Detecting Rare Events
Identify Circulating Endothelial Cells With the Attune Acoustic Focusing Cytometer
Circulating endothelial cells (CECs) are mature cells shed from blood vessel walls during the natural process of endothelial cell turnover. Elevated levels of CECs have been reported in a host of pathological conditions, including cardiovascular disorders, infectious diseases, immune disorders, post-transplantation analysis, and cancer . In cancer research, the level of CECs has been suggested as a noninvasive biomarker for angiogenic activity, providing insight into tumor regrowth, resistance to chemotherapy, early recurrence, and metastasis formation during or after chemotherapy . In healthy individuals, CECs are reported to be present in very low numbers: 0.01%–0.0001% of all peripheral blood mononuclear cells .
Detecting CECs With the Attune Cytometer
Flow cytometry offers the necessary collection and analysis capabilities for detecting CECs, but it is subject to numerous technical challenges. With fast acquisition times and increased precision, the Attune Acoustic Focusing Cytometer overcomes the technological hurdles involved in analyzing CECs with traditional hydrodynamic focusing cytometers. The Attune cytometer precisely aligns cells using acoustic forces independent of the fluid stream, delivering much higher throughput than traditional flow cytometry.
To detect CECs with the Attune cytometer (Figure 1), we collected a large number of events in a relatively short time by using a high-speed collection rate of 1,000 µL/min.
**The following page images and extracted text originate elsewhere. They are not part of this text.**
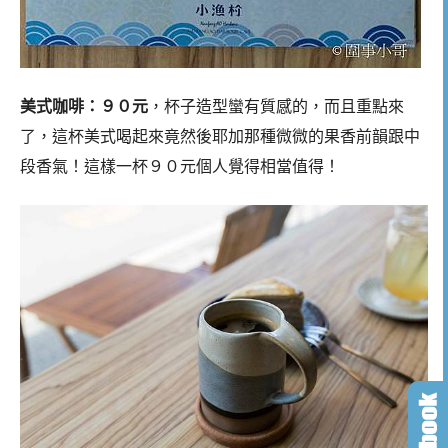
美式咖啡：９０元
，杯子造型蠻有質感的，而且重點來
了，這杯美式喝起來竟然後耶加那種微微的果香前韻跟中
段香氣！這樣一杯９０元個人覺得相當值得！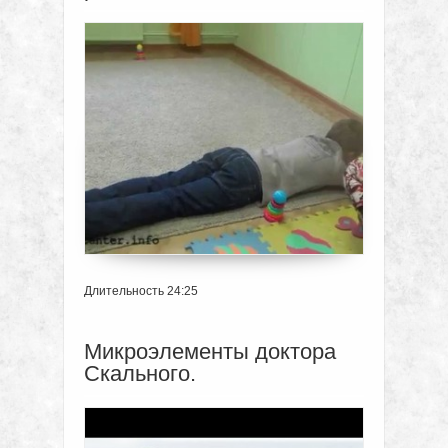
Длительность 24:25
Микроэлементы доктора
Скального.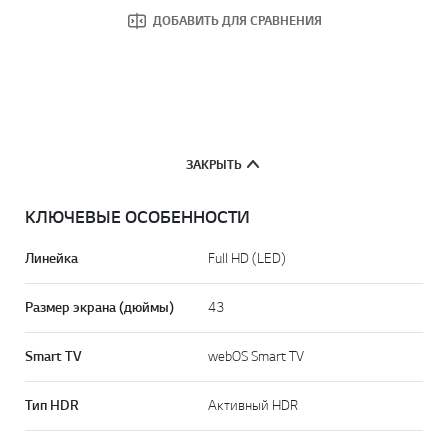
ДОБАВИТЬ ДЛЯ СРАВНЕНИЯ
ЗАКРЫТЬ
КЛЮЧЕВЫЕ ОСОБЕННОСТИ
Линейка
Full HD (LED)
Размер экрана (дюймы)
43
Smart TV
webOS Smart TV
Тип HDR
Активный HDR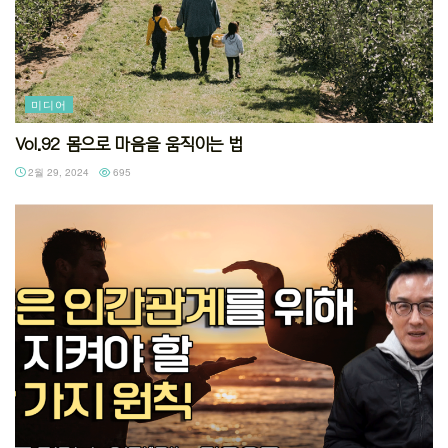
미디어
Vol.92 몸으로 마음을 움직이는 법
2월 29, 2024
695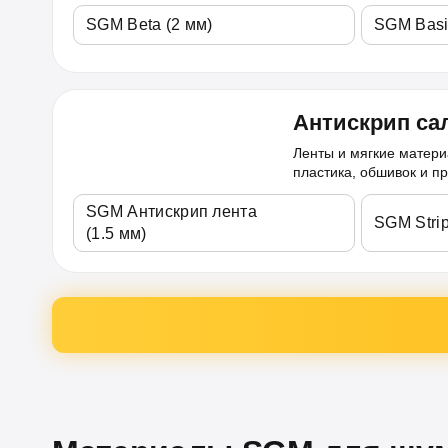
SGM Beta (2 мм)
SGM Basi
Антискрип са
Ленты и мягкие матери
пластика, обшивок и пр
SGM Антискрип лента
SGM Strip
(1.5 мм)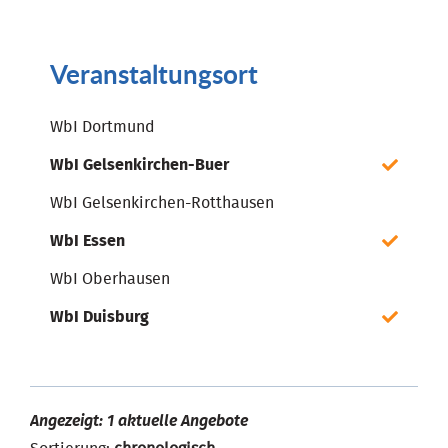
Veranstaltungsort
WbI Dortmund
WbI Gelsenkirchen-Buer
WbI Gelsenkirchen-Rotthausen
WbI Essen
WbI Oberhausen
WbI Duisburg
Angezeigt: 1 aktuelle Angebote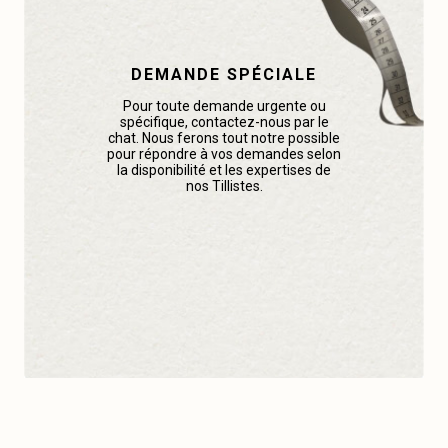
DEMANDE SPÉCIALE
Pour toute demande urgente ou
spécifique, contactez-nous par le
chat. Nous ferons tout notre possible
pour répondre à vos demandes selon
la disponibilité et les expertises de
nos Tillistes.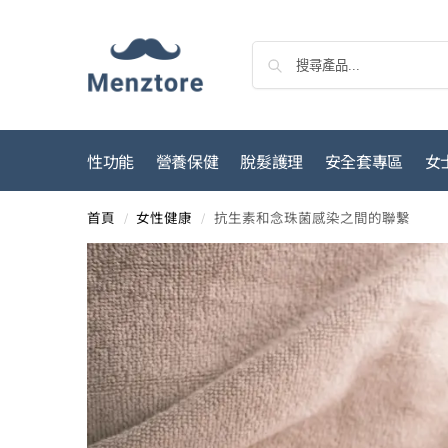
性功能
營養保健
脫髮護理
安全套專區
女
首頁
女性健康
抗生素和念珠菌感染之間的聯繫
/
/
This setting enables the collection of more than 4,000,000 live white blood cell (WBC) events in just 35 minutes; the acquisition time using a traditional hydrodynamic focusing cytometer would be 10–12 times longer, close to 6 hours.
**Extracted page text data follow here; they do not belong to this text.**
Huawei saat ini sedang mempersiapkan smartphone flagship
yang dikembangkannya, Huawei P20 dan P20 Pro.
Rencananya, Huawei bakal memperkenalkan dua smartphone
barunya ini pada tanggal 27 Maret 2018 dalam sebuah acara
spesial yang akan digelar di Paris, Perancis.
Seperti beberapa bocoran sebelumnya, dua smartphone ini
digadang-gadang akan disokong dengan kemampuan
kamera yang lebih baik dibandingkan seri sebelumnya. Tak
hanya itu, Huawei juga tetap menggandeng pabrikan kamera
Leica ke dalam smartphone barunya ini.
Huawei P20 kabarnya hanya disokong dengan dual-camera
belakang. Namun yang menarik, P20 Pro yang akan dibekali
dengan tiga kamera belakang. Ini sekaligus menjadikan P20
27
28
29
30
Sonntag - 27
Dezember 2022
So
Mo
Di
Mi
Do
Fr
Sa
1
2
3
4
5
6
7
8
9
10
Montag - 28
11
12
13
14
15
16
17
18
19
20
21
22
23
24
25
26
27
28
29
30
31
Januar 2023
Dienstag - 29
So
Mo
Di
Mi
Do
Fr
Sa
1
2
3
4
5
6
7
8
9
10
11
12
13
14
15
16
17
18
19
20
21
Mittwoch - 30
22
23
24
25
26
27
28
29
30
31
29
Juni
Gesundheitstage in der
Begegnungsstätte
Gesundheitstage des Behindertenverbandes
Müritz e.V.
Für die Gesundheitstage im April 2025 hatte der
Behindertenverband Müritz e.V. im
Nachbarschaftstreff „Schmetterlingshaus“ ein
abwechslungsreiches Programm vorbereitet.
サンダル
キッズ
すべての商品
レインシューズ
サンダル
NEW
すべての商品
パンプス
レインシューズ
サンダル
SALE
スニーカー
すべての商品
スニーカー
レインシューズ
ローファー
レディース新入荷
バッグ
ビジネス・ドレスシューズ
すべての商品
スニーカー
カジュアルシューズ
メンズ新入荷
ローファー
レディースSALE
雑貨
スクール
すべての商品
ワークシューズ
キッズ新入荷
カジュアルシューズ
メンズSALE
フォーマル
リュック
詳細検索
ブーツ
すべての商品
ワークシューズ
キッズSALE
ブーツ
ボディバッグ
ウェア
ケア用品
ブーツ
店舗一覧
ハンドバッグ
An additional obstacle when detecting rare events is cell loss during sample processing. For detecting CECs, we used a simplified lyse, no-wash procedure to significantly reduce the possibility that cell subpopulations would be affected during sample preparation, while also offering considerable time savings. Furthermore, we employed several conventional methods to improve rare-event detection: a blocking step, the fluorescent SYTOX AADvanced™ Dead Cell Stain, and the use of a dump channel to minimize unwanted cells and decrease background fluorescence.
Figure 1. Detecting CECs with the Attune cytometer. The Attune Acoustic Focusing Cytometer was employed for acquisition of 8.6 million total cells in normal lysed human blood and for detection of the rare CEC population (representing the CD31+/CD34+ cells in the upper-right quadrant) using Molecular Probes flow cytometry reagents.